1. 30-credit program hours, including eight seminars (24 credits) and a Thesis requirement (6 credits). At least four seminars (12 credits) must be graduate-specific (PHIL 577 or 579). Students may also take up to four cross-listed Philosophy Major Seminars (PHIL 586, 587, or 588) and up to two Directed Study courses (PHIL 690 or 691) to complete their course requirements.

2. Registration in the Graduate Seminar each semester in which the student is taking course work.

3. Successful completion of a comprehensive examination (including written and oral components) (PHIL 697).

4. Successful completion of a logic exam, testing skills up to and including the predicate calculus (PHIL 695).

5. The M.A. program has no foreign language requirement, but a thesis director may require a student to have competency in translating texts from a foreign language into English depending on the student’s thesis topic.

  1.  

PHIL 577 Graduate Seminar
3.00 credits
A seminar will be scheduled for graduate students in philosophy each fall and spring semester. Topics will vary. Class size is limited to allow for greater student participation and writing.
PHIL 579 Graduate Seminar
3.00 credits
A seminar will be scheduled for graduate students in philosophy each semester. Topics will vary.
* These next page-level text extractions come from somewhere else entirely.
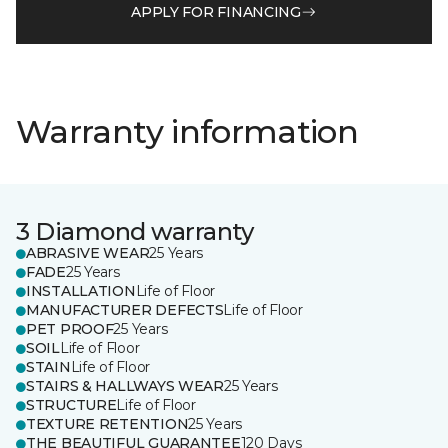
APPLY FOR FINANCING
Warranty information
3 Diamond warranty
ABRASIVE WEAR
25 Years
FADE
25 Years
INSTALLATION
Life of Floor
MANUFACTURER DEFECTS
Life of Floor
PET PROOF
25 Years
SOIL
Life of Floor
STAIN
Life of Floor
STAIRS & HALLWAYS WEAR
25 Years
STRUCTURE
Life of Floor
TEXTURE RETENTION
25 Years
THE BEAUTIFUL GUARANTEE
120 Days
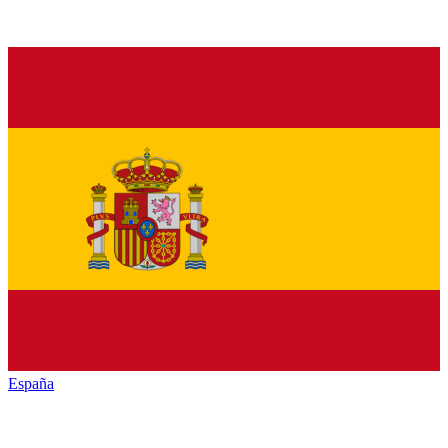
España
Class size is limited to allow for greater student participation and writing.
PHIL 586 Seminar
1.00- 3.00 credits
Topics will vary.
PHIL 587 Seminar
3.00 credits
Topics will vary.
PHIL 588 Seminar
3.00 credits
Topics will vary.
Equivalent:
RELI 579A - OK if taken since Fall 1996
PHIL 611 Continuing Research
.00- 1.00 credits
Required of all graduate students to maintain continuous enrollment in the program while completing their final project.
PHIL 690 Directed Study
1.00- 7.00 credits
Credits and material to be arranged. Must have form completed before registering.
PHIL 691 Directed Study
.00- 3.00 credits
PHIL 695 Logic Requirement
.00 credits
PHIL 697 Comprehensive Examination
.00 credits
Students must register via ZAGWEB for comprehensive exams.
PHIL 698 Research
1.00- 9.00 credits
PHIL 699 Thesis
6.00 credits
Students must register via ZAGWEB for Thesis credits.